BEGIN Raw data
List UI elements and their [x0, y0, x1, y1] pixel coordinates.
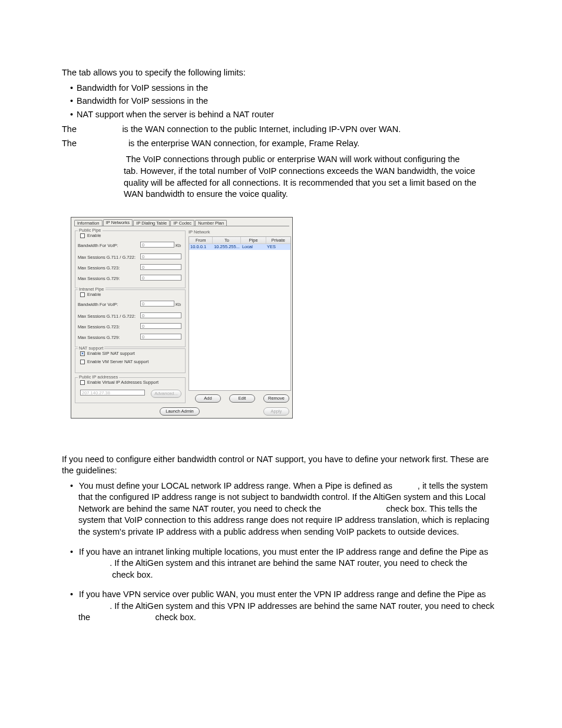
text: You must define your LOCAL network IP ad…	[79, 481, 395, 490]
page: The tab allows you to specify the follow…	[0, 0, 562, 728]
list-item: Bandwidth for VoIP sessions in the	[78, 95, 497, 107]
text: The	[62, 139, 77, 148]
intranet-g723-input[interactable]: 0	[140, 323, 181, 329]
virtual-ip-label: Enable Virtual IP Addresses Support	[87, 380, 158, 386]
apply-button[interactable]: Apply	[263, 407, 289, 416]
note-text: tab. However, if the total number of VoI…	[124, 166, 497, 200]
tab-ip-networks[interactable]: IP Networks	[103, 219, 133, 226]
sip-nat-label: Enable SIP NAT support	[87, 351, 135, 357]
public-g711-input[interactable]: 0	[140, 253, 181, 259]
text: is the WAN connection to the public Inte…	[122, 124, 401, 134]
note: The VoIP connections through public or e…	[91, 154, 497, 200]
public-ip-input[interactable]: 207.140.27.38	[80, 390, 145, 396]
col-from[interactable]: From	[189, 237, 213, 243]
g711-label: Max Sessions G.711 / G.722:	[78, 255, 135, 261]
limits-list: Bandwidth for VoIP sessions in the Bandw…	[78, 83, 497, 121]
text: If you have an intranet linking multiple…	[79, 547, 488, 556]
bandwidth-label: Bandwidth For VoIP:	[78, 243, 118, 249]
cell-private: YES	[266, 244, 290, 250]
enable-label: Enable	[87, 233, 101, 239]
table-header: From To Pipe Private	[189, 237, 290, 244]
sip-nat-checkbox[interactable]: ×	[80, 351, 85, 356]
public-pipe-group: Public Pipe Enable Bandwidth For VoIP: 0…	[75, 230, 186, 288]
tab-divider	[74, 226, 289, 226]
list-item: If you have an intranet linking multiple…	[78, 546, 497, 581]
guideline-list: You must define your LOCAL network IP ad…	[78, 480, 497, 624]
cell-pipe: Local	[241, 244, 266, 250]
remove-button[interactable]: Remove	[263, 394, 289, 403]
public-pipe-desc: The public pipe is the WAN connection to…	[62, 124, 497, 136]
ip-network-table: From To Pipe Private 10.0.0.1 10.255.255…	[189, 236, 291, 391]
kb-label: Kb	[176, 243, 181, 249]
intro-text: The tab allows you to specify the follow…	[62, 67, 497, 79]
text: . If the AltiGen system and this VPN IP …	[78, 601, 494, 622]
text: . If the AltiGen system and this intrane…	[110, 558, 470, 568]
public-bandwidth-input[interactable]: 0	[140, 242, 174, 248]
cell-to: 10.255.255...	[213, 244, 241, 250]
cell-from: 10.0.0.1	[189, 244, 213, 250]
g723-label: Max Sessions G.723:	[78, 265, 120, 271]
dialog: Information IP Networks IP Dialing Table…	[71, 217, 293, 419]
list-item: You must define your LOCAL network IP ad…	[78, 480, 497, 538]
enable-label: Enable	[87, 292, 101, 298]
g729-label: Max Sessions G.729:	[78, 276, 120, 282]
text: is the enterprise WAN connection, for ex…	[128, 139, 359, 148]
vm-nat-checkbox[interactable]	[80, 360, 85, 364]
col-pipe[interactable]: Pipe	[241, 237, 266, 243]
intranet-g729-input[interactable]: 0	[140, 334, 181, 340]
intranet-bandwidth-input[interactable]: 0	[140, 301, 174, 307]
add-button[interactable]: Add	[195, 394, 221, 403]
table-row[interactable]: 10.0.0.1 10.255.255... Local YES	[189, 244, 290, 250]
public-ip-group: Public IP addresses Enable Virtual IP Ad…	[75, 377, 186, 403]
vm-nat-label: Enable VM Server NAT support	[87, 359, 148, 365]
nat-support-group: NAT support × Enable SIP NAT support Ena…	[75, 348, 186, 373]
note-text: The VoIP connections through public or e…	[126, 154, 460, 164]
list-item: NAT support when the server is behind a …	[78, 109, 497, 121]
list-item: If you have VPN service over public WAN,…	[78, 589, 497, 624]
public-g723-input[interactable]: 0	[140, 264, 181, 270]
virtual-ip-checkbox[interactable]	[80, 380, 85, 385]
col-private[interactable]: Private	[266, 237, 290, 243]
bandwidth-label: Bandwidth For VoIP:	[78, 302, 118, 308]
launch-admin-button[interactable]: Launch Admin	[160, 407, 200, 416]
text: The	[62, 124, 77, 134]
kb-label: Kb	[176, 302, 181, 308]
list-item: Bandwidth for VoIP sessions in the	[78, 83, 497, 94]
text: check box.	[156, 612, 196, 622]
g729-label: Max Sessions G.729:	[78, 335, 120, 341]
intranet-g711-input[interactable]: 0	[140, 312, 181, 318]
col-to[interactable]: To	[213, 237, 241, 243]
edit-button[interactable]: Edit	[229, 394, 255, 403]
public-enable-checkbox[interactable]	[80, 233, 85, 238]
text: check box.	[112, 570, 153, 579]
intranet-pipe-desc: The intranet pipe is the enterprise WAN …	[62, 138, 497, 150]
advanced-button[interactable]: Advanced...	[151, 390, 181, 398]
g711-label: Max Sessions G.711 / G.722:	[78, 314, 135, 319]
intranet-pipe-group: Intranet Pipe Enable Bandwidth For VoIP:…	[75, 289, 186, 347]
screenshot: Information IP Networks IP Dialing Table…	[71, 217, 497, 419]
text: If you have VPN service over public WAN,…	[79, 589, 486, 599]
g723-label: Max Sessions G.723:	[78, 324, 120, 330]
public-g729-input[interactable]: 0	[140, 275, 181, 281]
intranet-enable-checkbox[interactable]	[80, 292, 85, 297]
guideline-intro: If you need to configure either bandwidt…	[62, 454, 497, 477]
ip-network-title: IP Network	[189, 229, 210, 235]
END Raw data
BEGIN Raw data
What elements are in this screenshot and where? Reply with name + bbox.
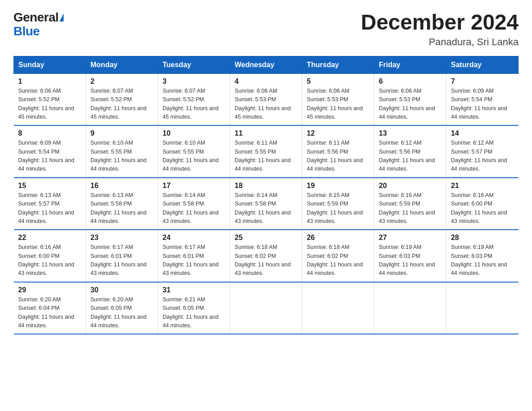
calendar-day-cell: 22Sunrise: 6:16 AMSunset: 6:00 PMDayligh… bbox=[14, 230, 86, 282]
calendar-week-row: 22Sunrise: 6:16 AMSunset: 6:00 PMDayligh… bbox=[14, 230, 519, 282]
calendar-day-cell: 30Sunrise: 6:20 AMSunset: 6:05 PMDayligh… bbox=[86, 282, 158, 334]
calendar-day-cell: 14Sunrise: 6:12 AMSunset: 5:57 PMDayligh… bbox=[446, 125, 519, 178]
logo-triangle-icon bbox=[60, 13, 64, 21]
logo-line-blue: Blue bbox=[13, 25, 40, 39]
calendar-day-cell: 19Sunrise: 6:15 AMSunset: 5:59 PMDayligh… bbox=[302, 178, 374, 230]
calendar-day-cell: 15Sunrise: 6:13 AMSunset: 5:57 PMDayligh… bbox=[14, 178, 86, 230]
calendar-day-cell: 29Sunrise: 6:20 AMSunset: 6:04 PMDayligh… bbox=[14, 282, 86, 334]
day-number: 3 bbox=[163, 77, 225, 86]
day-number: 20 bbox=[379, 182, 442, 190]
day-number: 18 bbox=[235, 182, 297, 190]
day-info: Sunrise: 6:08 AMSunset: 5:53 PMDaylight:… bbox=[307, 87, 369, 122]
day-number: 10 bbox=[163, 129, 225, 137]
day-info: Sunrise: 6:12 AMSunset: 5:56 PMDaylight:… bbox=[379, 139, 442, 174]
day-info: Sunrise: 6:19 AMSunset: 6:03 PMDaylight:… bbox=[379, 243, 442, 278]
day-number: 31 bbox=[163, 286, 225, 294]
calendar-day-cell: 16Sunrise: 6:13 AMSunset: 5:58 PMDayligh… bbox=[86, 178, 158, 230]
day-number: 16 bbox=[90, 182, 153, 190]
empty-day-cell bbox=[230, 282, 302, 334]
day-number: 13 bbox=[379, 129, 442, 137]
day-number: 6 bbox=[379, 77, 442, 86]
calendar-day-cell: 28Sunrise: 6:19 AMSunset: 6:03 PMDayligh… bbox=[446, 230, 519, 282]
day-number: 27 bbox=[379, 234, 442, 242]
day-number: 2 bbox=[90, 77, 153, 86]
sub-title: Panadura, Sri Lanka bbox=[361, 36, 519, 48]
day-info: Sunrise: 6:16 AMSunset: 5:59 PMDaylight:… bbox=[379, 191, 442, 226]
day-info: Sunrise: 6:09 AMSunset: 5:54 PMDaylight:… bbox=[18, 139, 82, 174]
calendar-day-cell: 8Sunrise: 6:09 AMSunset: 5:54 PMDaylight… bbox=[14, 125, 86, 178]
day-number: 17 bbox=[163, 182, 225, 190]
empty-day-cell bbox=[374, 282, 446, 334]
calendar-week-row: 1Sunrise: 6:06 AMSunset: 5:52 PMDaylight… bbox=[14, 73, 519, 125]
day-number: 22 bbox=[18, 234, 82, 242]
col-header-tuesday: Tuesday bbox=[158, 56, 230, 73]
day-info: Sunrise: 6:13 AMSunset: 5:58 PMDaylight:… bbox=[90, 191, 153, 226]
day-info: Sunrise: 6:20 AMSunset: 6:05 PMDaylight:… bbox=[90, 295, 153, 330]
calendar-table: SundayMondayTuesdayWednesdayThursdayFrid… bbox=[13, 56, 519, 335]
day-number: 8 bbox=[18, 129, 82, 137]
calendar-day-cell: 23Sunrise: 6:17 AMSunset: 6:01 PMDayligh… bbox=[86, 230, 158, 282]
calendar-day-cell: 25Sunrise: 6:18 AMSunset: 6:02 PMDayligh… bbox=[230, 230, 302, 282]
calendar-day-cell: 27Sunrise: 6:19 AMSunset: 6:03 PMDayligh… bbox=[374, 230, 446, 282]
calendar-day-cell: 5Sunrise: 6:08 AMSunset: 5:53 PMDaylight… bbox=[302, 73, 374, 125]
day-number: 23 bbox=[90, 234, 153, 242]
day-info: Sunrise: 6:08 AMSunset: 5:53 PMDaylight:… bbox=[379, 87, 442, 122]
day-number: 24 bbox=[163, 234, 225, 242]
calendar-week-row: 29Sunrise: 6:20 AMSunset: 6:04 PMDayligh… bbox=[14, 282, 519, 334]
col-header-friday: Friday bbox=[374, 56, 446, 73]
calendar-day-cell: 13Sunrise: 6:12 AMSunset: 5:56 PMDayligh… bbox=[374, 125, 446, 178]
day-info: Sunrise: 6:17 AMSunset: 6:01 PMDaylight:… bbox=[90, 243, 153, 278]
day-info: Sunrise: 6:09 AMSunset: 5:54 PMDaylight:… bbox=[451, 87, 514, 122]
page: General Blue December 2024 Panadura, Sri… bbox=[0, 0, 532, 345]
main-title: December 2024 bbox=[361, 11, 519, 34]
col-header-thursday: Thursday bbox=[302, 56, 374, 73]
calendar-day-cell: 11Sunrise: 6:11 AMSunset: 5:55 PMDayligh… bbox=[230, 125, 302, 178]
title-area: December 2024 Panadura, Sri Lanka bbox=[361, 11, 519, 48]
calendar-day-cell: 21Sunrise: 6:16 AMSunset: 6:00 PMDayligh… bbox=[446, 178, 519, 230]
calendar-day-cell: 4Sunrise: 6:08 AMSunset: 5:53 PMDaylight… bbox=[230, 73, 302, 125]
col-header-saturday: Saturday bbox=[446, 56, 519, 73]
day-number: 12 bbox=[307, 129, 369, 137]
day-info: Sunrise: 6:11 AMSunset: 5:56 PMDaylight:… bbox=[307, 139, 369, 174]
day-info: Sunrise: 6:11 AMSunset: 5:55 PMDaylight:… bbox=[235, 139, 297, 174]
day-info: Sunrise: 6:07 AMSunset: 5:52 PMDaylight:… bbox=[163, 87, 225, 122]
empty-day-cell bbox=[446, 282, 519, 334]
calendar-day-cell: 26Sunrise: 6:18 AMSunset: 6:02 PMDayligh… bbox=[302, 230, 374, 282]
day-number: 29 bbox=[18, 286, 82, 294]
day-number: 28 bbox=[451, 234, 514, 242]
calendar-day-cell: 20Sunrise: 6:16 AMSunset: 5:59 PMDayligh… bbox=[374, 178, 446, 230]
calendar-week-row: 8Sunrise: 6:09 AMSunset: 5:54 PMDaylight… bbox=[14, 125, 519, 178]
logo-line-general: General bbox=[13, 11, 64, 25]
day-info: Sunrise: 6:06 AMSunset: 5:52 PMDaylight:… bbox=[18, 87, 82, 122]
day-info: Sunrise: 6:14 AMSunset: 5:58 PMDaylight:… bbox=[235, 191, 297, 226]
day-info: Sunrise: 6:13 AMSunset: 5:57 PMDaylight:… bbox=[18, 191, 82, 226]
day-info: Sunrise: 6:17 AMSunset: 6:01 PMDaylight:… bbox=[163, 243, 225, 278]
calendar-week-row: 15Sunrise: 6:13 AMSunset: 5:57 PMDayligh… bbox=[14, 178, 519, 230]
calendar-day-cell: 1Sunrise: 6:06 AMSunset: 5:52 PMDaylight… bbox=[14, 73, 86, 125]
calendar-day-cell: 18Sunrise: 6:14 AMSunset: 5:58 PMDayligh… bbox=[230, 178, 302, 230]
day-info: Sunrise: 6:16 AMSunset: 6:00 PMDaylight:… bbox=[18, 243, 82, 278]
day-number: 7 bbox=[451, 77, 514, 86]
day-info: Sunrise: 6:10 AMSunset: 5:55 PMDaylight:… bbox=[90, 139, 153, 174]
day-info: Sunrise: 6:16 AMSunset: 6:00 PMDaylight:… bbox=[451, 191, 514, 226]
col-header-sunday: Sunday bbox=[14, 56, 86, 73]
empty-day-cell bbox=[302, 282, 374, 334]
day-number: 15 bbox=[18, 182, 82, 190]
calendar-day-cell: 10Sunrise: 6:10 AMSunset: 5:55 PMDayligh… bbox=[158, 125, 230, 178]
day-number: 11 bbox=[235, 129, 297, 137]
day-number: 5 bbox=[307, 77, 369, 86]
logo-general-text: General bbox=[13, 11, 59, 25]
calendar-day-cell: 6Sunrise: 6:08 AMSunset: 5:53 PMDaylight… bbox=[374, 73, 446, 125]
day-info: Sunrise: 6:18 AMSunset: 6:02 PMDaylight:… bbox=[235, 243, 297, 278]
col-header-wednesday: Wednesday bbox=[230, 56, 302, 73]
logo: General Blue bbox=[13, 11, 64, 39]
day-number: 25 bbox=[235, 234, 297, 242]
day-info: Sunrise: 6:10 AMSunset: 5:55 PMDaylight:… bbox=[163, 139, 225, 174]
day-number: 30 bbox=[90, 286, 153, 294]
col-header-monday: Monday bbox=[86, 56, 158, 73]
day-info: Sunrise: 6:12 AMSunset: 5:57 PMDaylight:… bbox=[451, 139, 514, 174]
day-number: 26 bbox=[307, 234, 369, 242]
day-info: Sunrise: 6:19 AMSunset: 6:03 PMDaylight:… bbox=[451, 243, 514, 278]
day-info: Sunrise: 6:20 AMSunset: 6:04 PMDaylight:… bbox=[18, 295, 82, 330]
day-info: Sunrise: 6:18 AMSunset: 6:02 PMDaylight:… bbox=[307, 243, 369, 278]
END Raw data
Copy each line of the data that includes the word "input".

intranet-g723-input[interactable]: 0	[140, 323, 181, 329]
public-g711-input[interactable]: 0	[140, 253, 181, 259]
public-ip-input[interactable]: 207.140.27.38	[80, 390, 145, 396]
public-bandwidth-input[interactable]: 0	[140, 242, 174, 248]
intranet-g729-input[interactable]: 0	[140, 334, 181, 340]
intranet-bandwidth-input[interactable]: 0	[140, 301, 174, 307]
public-g723-input[interactable]: 0	[140, 264, 181, 270]
intranet-g711-input[interactable]: 0	[140, 312, 181, 318]
public-g729-input[interactable]: 0	[140, 275, 181, 281]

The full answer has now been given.